━━━ SOURCE DATA

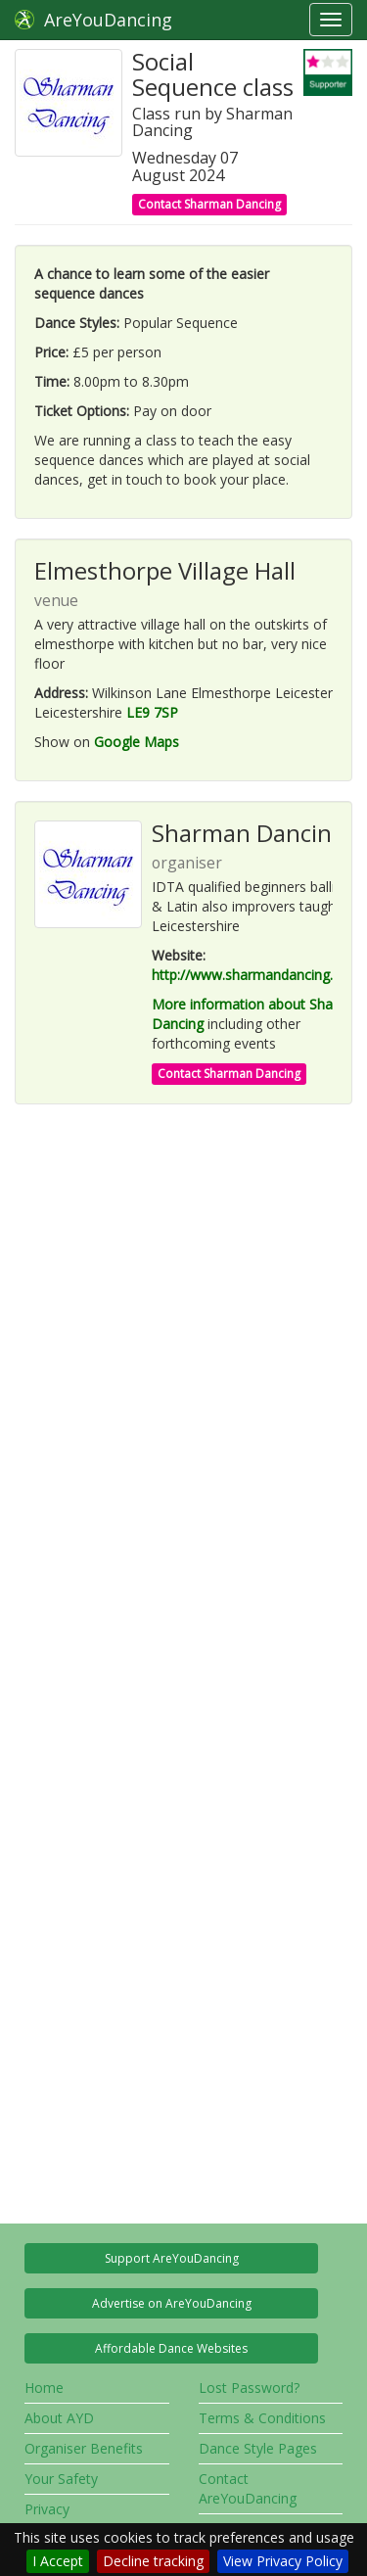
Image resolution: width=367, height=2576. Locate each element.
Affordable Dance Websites (171, 2348)
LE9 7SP (152, 712)
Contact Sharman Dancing (209, 204)
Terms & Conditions (262, 2418)
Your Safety (61, 2478)
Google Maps (136, 741)
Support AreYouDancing (172, 2258)
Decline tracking (153, 2561)
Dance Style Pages (258, 2448)
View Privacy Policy (283, 2561)
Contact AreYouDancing (248, 2488)
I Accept (57, 2561)
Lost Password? (249, 2387)
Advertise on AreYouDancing (172, 2303)
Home (44, 2387)
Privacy (46, 2509)
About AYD (59, 2418)
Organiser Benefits (83, 2448)
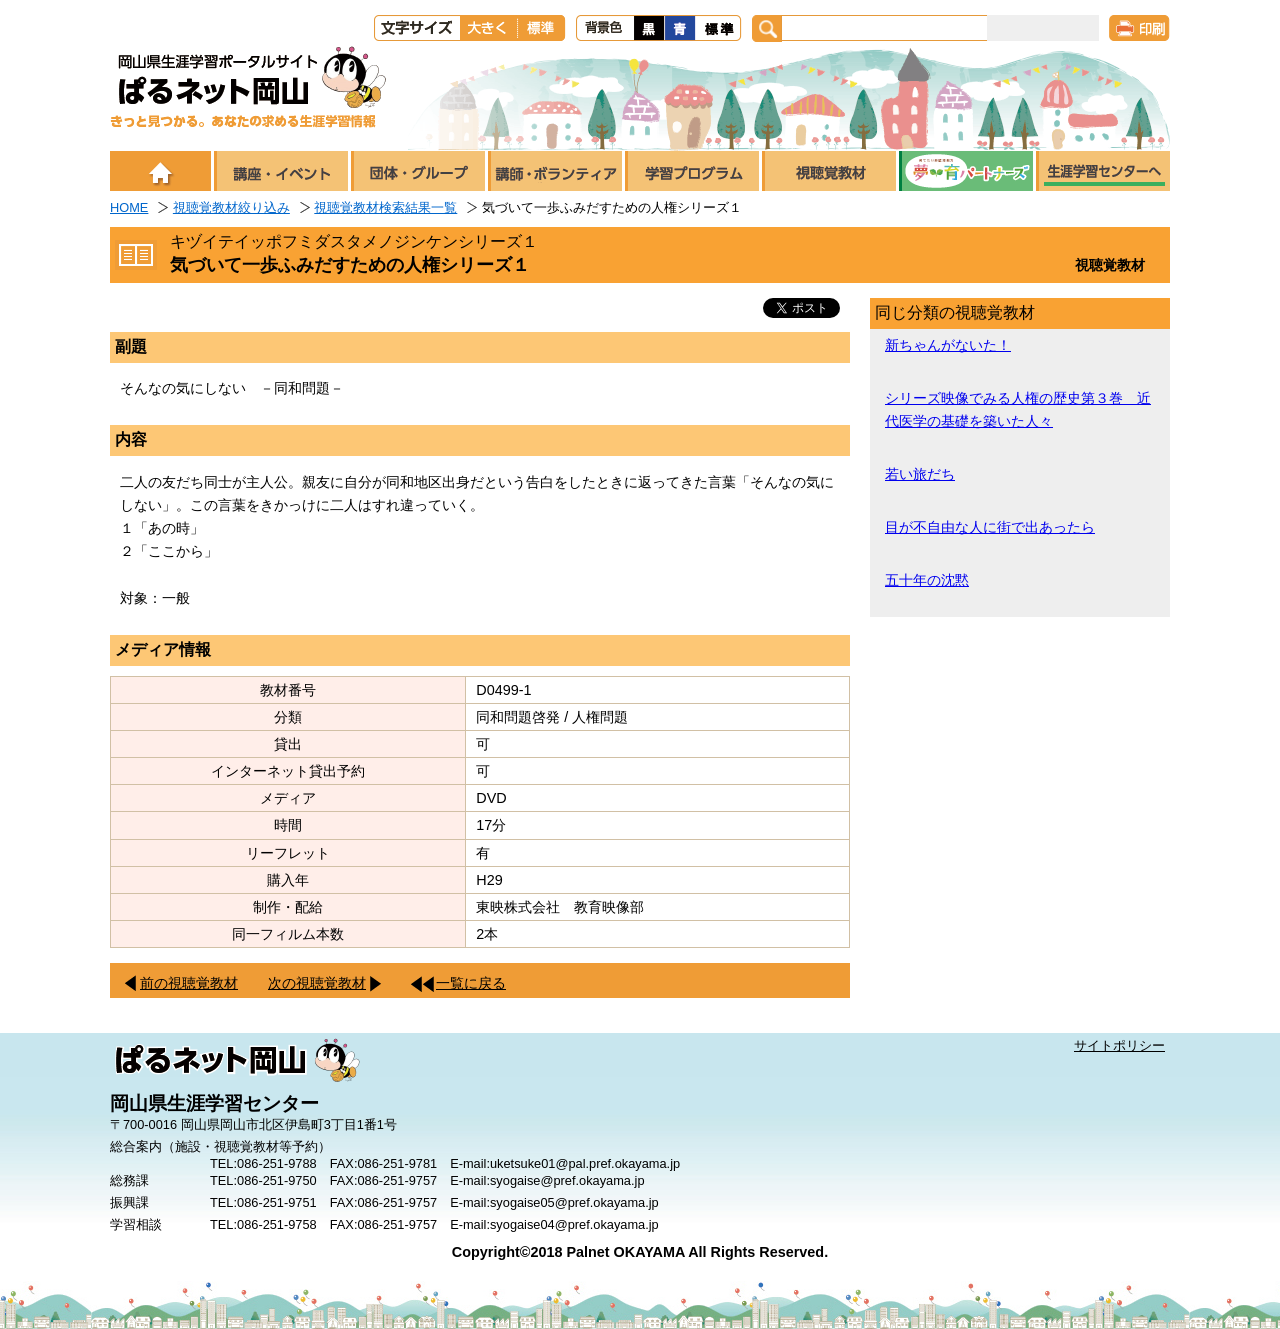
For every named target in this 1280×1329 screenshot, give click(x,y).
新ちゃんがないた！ (948, 345)
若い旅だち (920, 474)
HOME (129, 207)
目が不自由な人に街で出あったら (990, 527)
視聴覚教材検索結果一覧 (385, 207)
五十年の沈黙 (927, 580)
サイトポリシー (1119, 1045)
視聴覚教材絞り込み (231, 207)
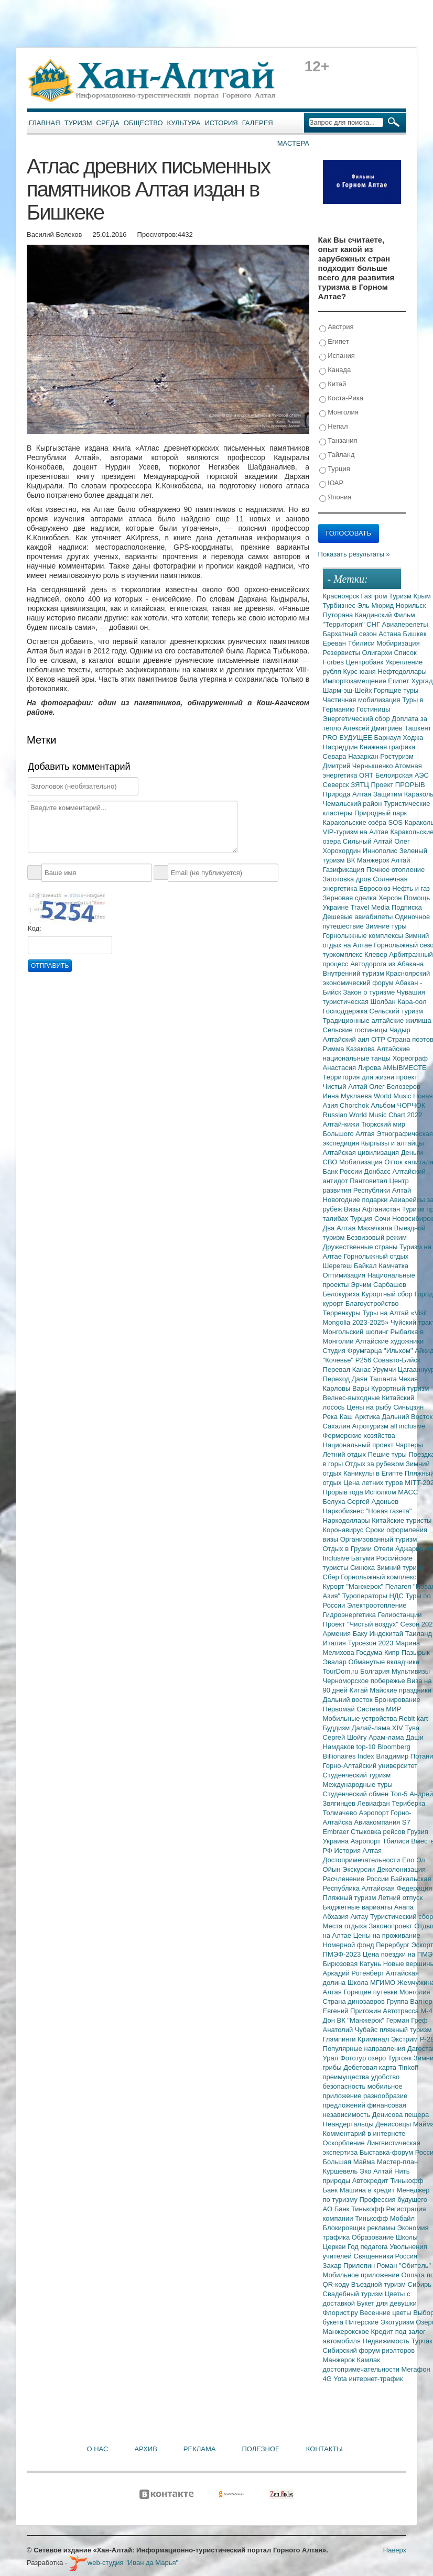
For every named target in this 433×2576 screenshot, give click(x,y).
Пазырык (416, 1652)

━━━━━━

What is needed here is an exact copy of all the entries, without the pictures.

- SOLUTION TO THE PROBLEM
Image resolution: width=367, height=2576. Locate each element.
Affordable Dance Websites (171, 2348)
LE9 7SP (152, 712)
Contact Sharman Dancing (209, 204)
Terms & Conditions (262, 2418)
Your Safety (61, 2478)
Google Maps (136, 741)
Support AreYouDancing (172, 2258)
Decline tracking (153, 2561)
Dance Style Pages (258, 2448)
View Privacy Policy (283, 2561)
Contact AreYouDancing (248, 2488)
I Accept (57, 2561)
Lost Password? (249, 2387)
Advertise on AreYouDancing (172, 2303)
Home (44, 2387)
Privacy (46, 2509)
About AYD (59, 2418)
Organiser Benefits (83, 2448)
For every named target in this 1280×1329 screenshot, give click(x,y).
新ちゃんがないた！ (948, 345)
若い旅だち (920, 474)
HOME (129, 207)
目が不自由な人に街で出あったら (990, 527)
視聴覚教材検索結果一覧 (385, 207)
五十年の沈黙 (927, 580)
サイトポリシー (1119, 1045)
視聴覚教材絞り込み (231, 207)
For every named target in this 433×2576 screenshot, give click(x,y).
Пазырык (416, 1652)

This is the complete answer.